WASHINGTON, May 20 /PRNewswire/ -- Paulette Tino, a remarkable woman for
the history she has lived and made, was awarded the prestigious Robert J.
Myers Public Service Award in a ceremony at the American Academy of Actuaries'
2005 Spring Meeting on May 3rd. Tino, 81, an actuary and 30-year veteran of
the IRS, is the 11th recipient and first woman to receive the award. The
Academy is a non-profit, professional membership organization based in
Washington, D.C., that represents the actuarial profession on public policy
and professionalism issues.
The award is presented annually to an actuary who has made major
contributions to the common good through service to government or public
organizations. The award is named after Robert J. Myers, the first chief
actuary of the Social Security Administration (1947 to 1970). During his
tenure he helped structure and fund the nation's largest social insurance
program in history.
"As I receive this honor for public service, as a fellow actuary, you
receive this honor with me," said the diminutive Tino in her thick French
accent, as she peered over the top of the podium to address 270 of her
colleagues and friends in the audience, including Robert J. Myers. The award
ceremony followed remarks by Treasury Secretary John Snow, who heads the
cabinet department that oversees the IRS. Snow met with Tino prior to his
speech, and congratulated her on her achievements during his remarks.
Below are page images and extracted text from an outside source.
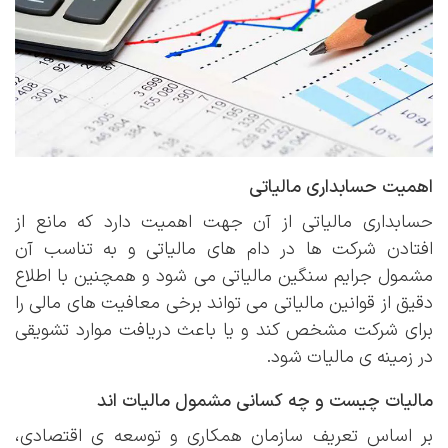
اهمیت حسابداری مالیاتی
حسابداری مالیاتی از آن جهت اهمیت دارد که مانع از
افتادن شرکت ها در دام های مالیاتی و به تناسب آن
مشمول جرایم سنگین مالیاتی می شود و همچنین با اطلاع
دقیق از قوانین مالیاتی می تواند برخی معافیت های مالی را
برای شرکت مشخص کند و یا باعث دریافت موارد تشویقی
در زمینه ی مالیات شود.
مالیات چیست و چه کسانی مشمول مالیات اند
بر اساس تعریف سازمان همکاری و توسعه ی اقتصادی،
Academy president Robert E. Wilcox praised Tino for her accomplishments
and contributions to the public and to the profession. Wilcox noted that
before choosing an actuarial career she had thought about going into another
field that dealt with forecasting -- meteorology. "Choosing actuarial science
was a no-brainer she told me," he said. "Weather forecasting's loss was
pension solvency's gain."
In accepting the award she reflected on her illustrious career, and the
history she has seen and lived. Born in France, as a young girl, Tino played
in the shadows of Noyon Cathedral where Charlemagne was crowned King of the
Franks. As a teenager, she listened behind closed shutters the day the German
army marched into Paris, and as a young woman she joined crowds rejoicing in
the streets at the liberation of her hometown by allied forces. After
graduating from the Sorbonne, she and her husband Ovid moved to Montreal and
in 1954, she moved to New York City, where she worked for George B. Buck
Tino joined the IRS in 1975, and was one of the first actuaries hired to
work on the development of the Employee Retirement Income Security Act of 1974
(ERISA). ERISA is the landmark federal act that has shaped retirement and
health care policy for 30 years.
In 1980, she became a member and was the first woman to serve on the joint
board for the Enrollment of Actuaries. As a member of the Joint Board she has
served the profession for many years in the creation, testing, and
certification of actuarial exams. "Because of her diligence, young actuaries
are taught the importance of quality and accuracy in the certification,
reporting and disclosure of pension plan solvency," said Wilcox. Wilcox also
praised her groundbreaking accomplishments in the pension actuarial community
as she is considered the nation's foremost expert on the actuarial
certification commonly known as Form 5500 Schedule B.
The American Academy of Actuaries is the nonpartisan public policy
organization for the U.S. actuarial profession. The Academy provides
independent analysis to elected officials and regulators, maintains
professional standards for all actuaries, and communicates the value of
actuarial work to the media and public.